**What is needed:**
Give back every record below in full and exactly, but without a single image.

**Data for processing:**

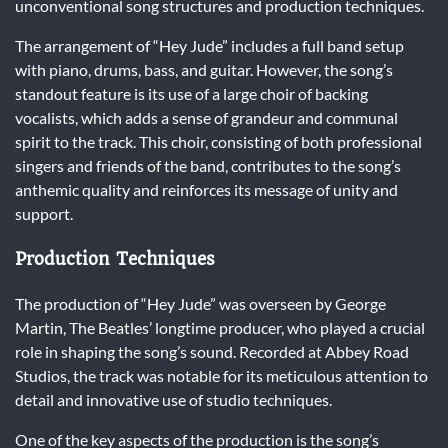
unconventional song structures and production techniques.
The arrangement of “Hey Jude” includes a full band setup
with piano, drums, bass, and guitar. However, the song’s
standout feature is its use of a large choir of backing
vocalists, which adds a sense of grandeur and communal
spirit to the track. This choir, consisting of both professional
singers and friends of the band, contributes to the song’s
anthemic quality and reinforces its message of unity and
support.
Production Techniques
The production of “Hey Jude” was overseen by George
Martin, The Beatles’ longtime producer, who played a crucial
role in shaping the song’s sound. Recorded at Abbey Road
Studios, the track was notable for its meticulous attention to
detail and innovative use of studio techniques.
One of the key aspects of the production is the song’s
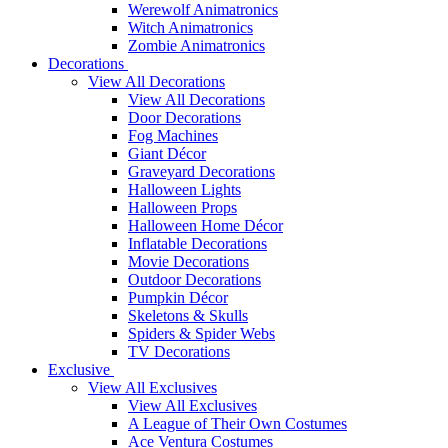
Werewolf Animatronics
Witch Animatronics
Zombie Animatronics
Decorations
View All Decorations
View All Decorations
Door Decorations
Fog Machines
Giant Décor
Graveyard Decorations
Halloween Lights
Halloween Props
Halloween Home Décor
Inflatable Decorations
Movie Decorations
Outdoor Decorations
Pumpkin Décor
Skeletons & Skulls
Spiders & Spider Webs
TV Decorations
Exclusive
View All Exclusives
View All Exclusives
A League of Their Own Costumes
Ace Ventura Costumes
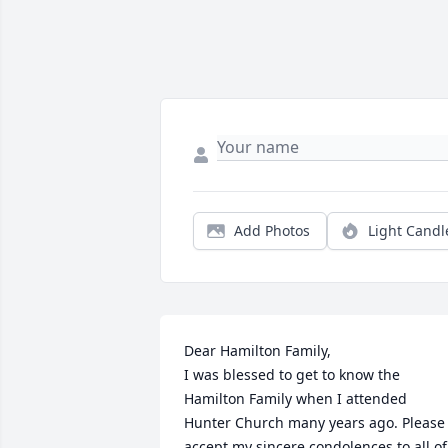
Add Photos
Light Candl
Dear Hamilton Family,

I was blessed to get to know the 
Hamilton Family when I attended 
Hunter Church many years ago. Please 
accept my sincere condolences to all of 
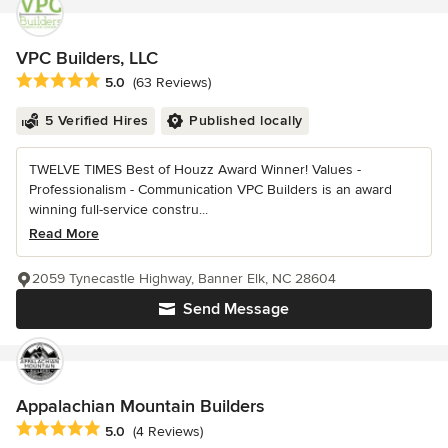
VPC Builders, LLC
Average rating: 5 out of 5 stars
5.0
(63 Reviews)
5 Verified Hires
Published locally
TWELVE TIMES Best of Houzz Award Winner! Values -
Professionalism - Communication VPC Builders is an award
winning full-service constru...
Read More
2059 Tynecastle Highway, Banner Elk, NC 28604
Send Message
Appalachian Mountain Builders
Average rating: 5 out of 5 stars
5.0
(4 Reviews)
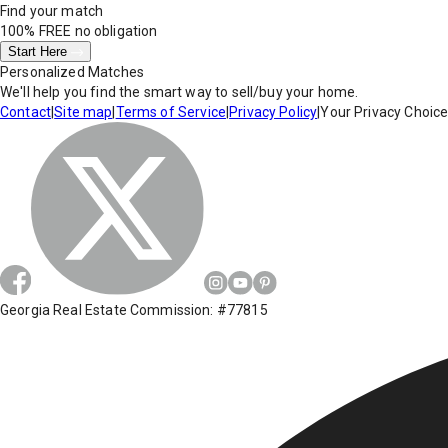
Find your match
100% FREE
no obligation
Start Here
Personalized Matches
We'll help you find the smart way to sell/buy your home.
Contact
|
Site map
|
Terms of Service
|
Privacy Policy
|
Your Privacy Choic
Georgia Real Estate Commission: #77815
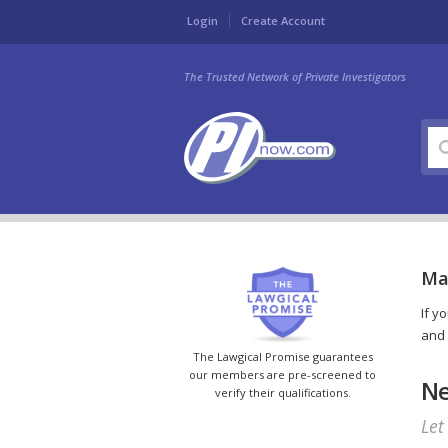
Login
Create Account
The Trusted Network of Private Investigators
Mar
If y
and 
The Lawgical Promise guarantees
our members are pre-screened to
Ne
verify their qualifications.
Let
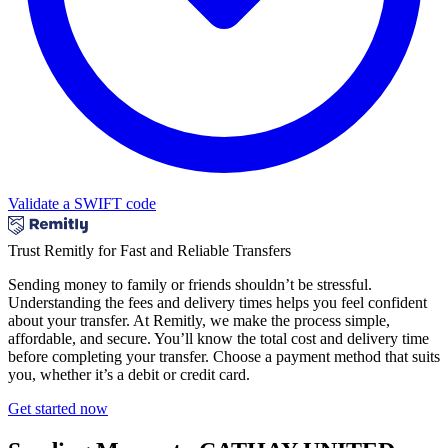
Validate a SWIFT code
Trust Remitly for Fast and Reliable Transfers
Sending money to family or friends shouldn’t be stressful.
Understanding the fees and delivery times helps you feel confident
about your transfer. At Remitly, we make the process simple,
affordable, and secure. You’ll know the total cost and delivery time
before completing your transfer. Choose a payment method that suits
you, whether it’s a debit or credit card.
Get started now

**Answer area:**
unconventional song structures and production techniques.
The arrangement of “Hey Jude” includes a full band setup
with piano, drums, bass, and guitar. However, the song’s
standout feature is its use of a large choir of backing
vocalists, which adds a sense of grandeur and communal
spirit to the track. This choir, consisting of both professional
singers and friends of the band, contributes to the song’s
anthemic quality and reinforces its message of unity and
support.
Production Techniques
The production of “Hey Jude” was overseen by George
Martin, The Beatles’ longtime producer, who played a crucial
role in shaping the song’s sound. Recorded at Abbey Road
Studios, the track was notable for its meticulous attention to
detail and innovative use of studio techniques.
One of the key aspects of the production is the song’s
Werewolf Animatronics
Witch Animatronics
Zombie Animatronics
Decorations
View All Decorations
View All Decorations
Door Decorations
Fog Machines
Giant Décor
Graveyard Decorations
Halloween Lights
Halloween Props
Halloween Home Décor
Inflatable Decorations
Movie Decorations
Outdoor Decorations
Pumpkin Décor
Skeletons & Skulls
Spiders & Spider Webs
TV Decorations
Exclusive
View All Exclusives
View All Exclusives
A League of Their Own Costumes
Ace Ventura Costumes
Add Photos
Light Candl
Dear Hamilton Family,

I was blessed to get to know the 
Hamilton Family when I attended 
Hunter Church many years ago. Please 
accept my sincere condolences to all of 
VPC Builders, LLC
Average rating: 5 out of 5 stars
5.0
(63 Reviews)
5 Verified Hires
Published locally
TWELVE TIMES Best of Houzz Award Winner! Values -
Professionalism - Communication VPC Builders is an award
winning full-service constru...
Read More
2059 Tynecastle Highway, Banner Elk, NC 28604
Send Message
Appalachian Mountain Builders
Average rating: 5 out of 5 stars
5.0
(4 Reviews)
Find your match
100% FREE
no obligation
Start Here
Personalized Matches
We'll help you find the smart way to sell/buy your home.
Contact
|
Site map
|
Terms of Service
|
Privacy Policy
|
Your Privacy Choic
Georgia Real Estate Commission: #77815
Login
Create Account
The Trusted Network of Private Investigators
Mar
If y
and 
The Lawgical Promise guarantees
our members are pre-screened to
Ne
verify their qualifications.
Let
Validate a SWIFT code
Trust Remitly for Fast and Reliable Transfers
Sending money to family or friends shouldn’t be stressful.
Understanding the fees and delivery times helps you feel confident
about your transfer. At Remitly, we make the process simple,
affordable, and secure. You’ll know the total cost and delivery time
before completing your transfer. Choose a payment method that suits
you, whether it’s a debit or credit card.
Get started now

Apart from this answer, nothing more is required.